Canada’s nurses mark pandemic anniversary with our public health system still in crisis

Health Human Resources
Media Release
Nursing Shortage

Silas: “After two years of pandemic, health care workers don’t need sympathy, we need concrete, lasting solutions to dire health worker shortages.

March 9, 2022 (OTTAWA, ON) – March 11 marks two years since the World Health Organization declared COVID-19 a pandemic. For Canada’s nurses, this marks two years of hollow praise from governments while continually being asked to do more.

“Frontline health workers have had to shoulder too much of the pandemic burden – worsening patient ratios and forced overtime while facing increased violence, harassment and unsafe workplaces,” said Linda Silas, President of the Canadian Federation of Nurses Unions (CFNU). “Nurses across the country are coming together to say enough is enough.”

A recent CFNU survey found that 94% of nurses are experiencing symptoms of burnout, and 50% of nurses said they are considering leaving their jobs over the next year. Without urgent action, the current crisis will only get worse.

“Whether from rural and remote communities or large cities, the message I hear from nurses is the same: this is a crisis like we’ve never seen before,” said Silas. “Nurses are working 16- to 24-hour shifts while services are being shut down or hospitals are forced to close altogether. This is threatening the future of the public health care system Canadians hold so dear.”

The CFNU has been urging governments to adopt a pan-Canadian health human resources action plan focused on innovative retention and recruitment programs, including establishing a national body mandated to support health workforce planning, backed by a critically needed increase to federal health investments.

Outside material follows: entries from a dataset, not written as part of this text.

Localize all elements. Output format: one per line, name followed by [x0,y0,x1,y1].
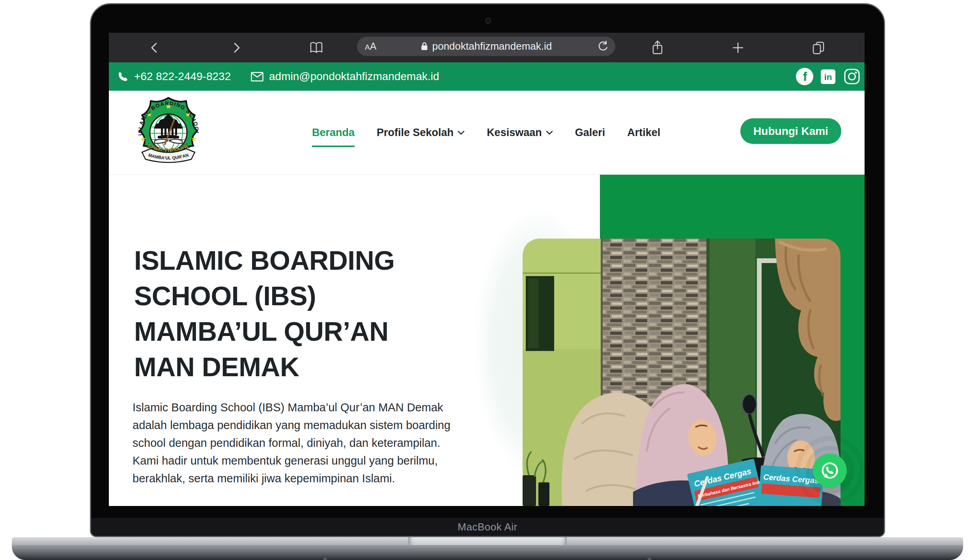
tabs-icon [811,41,826,55]
whatsapp-icon [820,460,840,481]
book-icon [309,41,323,54]
back-button[interactable] [148,41,161,54]
webcam-dot [485,18,491,24]
plus-icon [731,41,745,54]
site-header: ★ ★ ★ ★ ★ ★ ISLAMIC BOARDING SCHOOL [109,91,865,175]
chevron-down-icon [546,131,553,135]
hero-photo-illustration: Cerdas Cergas Berbahasa dan Bersastra In… [523,239,841,506]
instagram-link[interactable] [843,62,861,91]
logo-star: ★ [165,96,172,98]
lock-icon [420,41,428,52]
nav-item-beranda[interactable]: Beranda [312,127,355,139]
hero-title: ISLAMIC BOARDING SCHOOL (IBS) MAMBA’UL Q… [134,243,497,385]
nav-label: Galeri [575,127,605,139]
main-nav: Beranda Profile Sekolah Kesiswaan Galeri… [312,91,660,175]
nav-item-kesiswaan[interactable]: Kesiswaan [487,127,553,139]
facebook-icon: f [796,67,814,86]
linkedin-link[interactable]: in [820,62,836,91]
logo-star: ★ [191,135,196,143]
nav-item-profile-sekolah[interactable]: Profile Sekolah [377,127,465,139]
nav-label: Kesiswaan [487,127,542,139]
forward-chevron-icon [230,41,243,54]
email-link[interactable]: admin@pondoktahfizmandemak.id [251,62,439,91]
svg-text:in: in [824,72,832,82]
hero-title-line: MAMBA’UL QUR’AN [134,314,497,349]
contact-cta-button[interactable]: Hubungi Kami [740,118,841,144]
reload-button[interactable] [596,40,609,54]
forward-button[interactable] [230,41,243,54]
phone-link[interactable]: +62 822-2449-8232 [118,62,231,91]
linkedin-icon: in [820,69,836,85]
whatsapp-button[interactable] [813,454,847,487]
hero-title-line: ISLAMIC BOARDING [134,243,497,278]
safari-toolbar: AA pondoktahfizmandemak.id [109,33,865,62]
svg-text:f: f [803,69,807,84]
browser-viewport: AA pondoktahfizmandemak.id [109,33,865,506]
hero-photo: Cerdas Cergas Berbahasa dan Bersastra In… [523,239,841,506]
hero-section: Cerdas Cergas Berbahasa dan Bersastra In… [109,175,865,506]
tab-overview-button[interactable] [811,41,826,55]
laptop-chin: MacBook Air [91,518,884,536]
base-screw [648,558,651,560]
reload-icon [596,40,609,53]
laptop-base-body [12,545,963,560]
macbook-mockup: MacBook Air AA pondoktahfizmandemak.id [0,0,975,560]
nav-item-galeri[interactable]: Galeri [575,127,605,139]
facebook-link[interactable]: f [796,62,814,91]
hero-description: Islamic Boarding School (IBS) Mamba’ul Q… [133,399,466,487]
base-screw [323,558,327,560]
reading-list-button[interactable] [309,41,323,54]
hero-title-line: MAN DEMAK [134,349,497,385]
url-text: pondoktahfizmandemak.id [432,40,552,52]
address-bar[interactable]: AA pondoktahfizmandemak.id [357,37,615,56]
contact-topbar: +62 822-2449-8232 admin@pondoktahfizmand… [109,62,865,91]
phone-icon [118,71,129,82]
school-logo[interactable]: ★ ★ ★ ★ ★ ★ ISLAMIC BOARDING SCHOOL [127,96,210,168]
nav-label: Beranda [312,127,355,139]
logo-star: ★ [140,135,146,143]
chevron-down-icon [458,131,465,135]
back-chevron-icon [148,41,161,54]
email-address: admin@pondoktahfizmandemak.id [269,70,439,83]
instagram-icon [843,68,861,85]
share-button[interactable] [650,39,665,56]
phone-number: +62 822-2449-8232 [134,70,231,83]
device-label: MacBook Air [458,521,517,533]
hero-title-line: SCHOOL (IBS) [134,278,497,314]
new-tab-button[interactable] [731,41,745,54]
envelope-icon [251,72,263,82]
nav-label: Artikel [627,127,660,139]
share-icon [650,39,665,56]
nav-item-artikel[interactable]: Artikel [627,127,660,139]
laptop-base [12,537,963,560]
nav-label: Profile Sekolah [377,127,454,139]
text-size-button[interactable]: AA [365,41,376,52]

“In communities across the country, nurses and the patients they care for are paying the price. Without nurses, a bed is simply a bed,” said Silas. “Federal and provincial governments must work with us on lasting, concrete solutions, with real accountability and backed by sufficient funding. Only working together can we save our cherished public health care system and properly support the workforce that sustains it.”


The CFNU is Canada’s largest nurses’ organization, representing about 200,000 nurses and student nurses, and advocating on key health priorities and federal engagement in public health care.